Damjanovic's Request Leniency Over Prisoner Abuse

Dzana Brkanic BIRN BiH Sarajevo
Two Bosnian Serb brothers convicted of abusing Bosniak prisoners near Sarajevo in 1992 asked the appeals court for lower sentences because of the “absence of fatal consequences”.
Lawyers for Goran and Zoran Damjanovic, both convicted of war crimes against civilians in Sarajevo area but whose verdicts were quashed because the wrong criminal code was used at their original trial, argued on Thursday that the sentences handed down to the men were too harsh and should be cut.

The Damjanovic brothers, both soldiers with the Bosnian Serb Army during wartime, were originally jailed in 2007 for 11 and ten and a half years respectively after being found guilty of beating 20 to 30 imprisoned Bosniaks in the village of Bojnik near Sarajevo on June 2, 1992.

But the verdicts were overturned by Bosnia’s constitutional court because the stricter Bosnian criminal code from 2003 was wrongly used at their trial instead of Yugoslavia’s more lenient criminal code from 1976.

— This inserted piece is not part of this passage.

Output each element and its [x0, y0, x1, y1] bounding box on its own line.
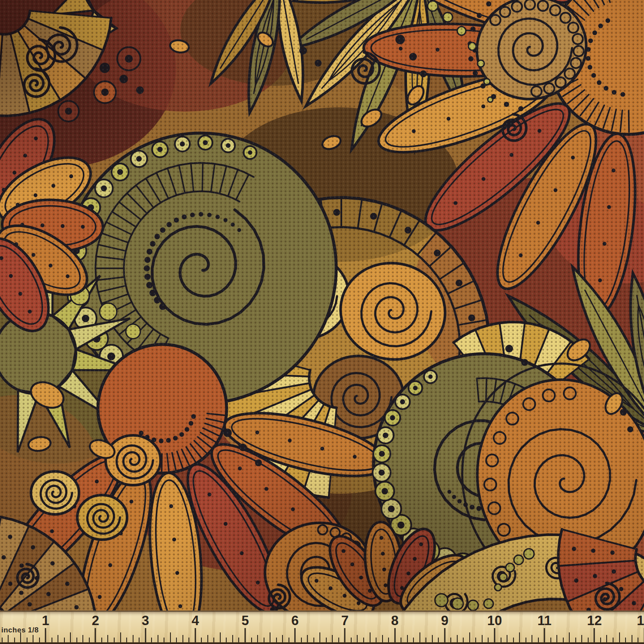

The sentences for both men were then reduced by four and a half years, to six and a half and six years respectively.

But Goran Damjanovic’s defence lawyer Senad Kreho said that “the absence of fatal consequences… was underestimated” when the jail terms were decided.

Both men have already spent more than six years in prison, and Kreho argued that the reduced sentences were calculated to match that timescale to avoid potential lawsuits and new costs. He proposed that the brothers should be given the minimum sentences according to the old Yugoslav law instead.

Zoran Damjanovic meanwhile insisted that he was innocent.

“I feel sorry for the victims, but I cannot apologise because I did not do anything,” he told the court.

However the prosecution requested longer sentences.

“We believe that the mitigating circumstances were overrated, while the aggravating factors were not given enough space,” prosecutor Vesna Ilic argued.

The court will decide on the appeals later.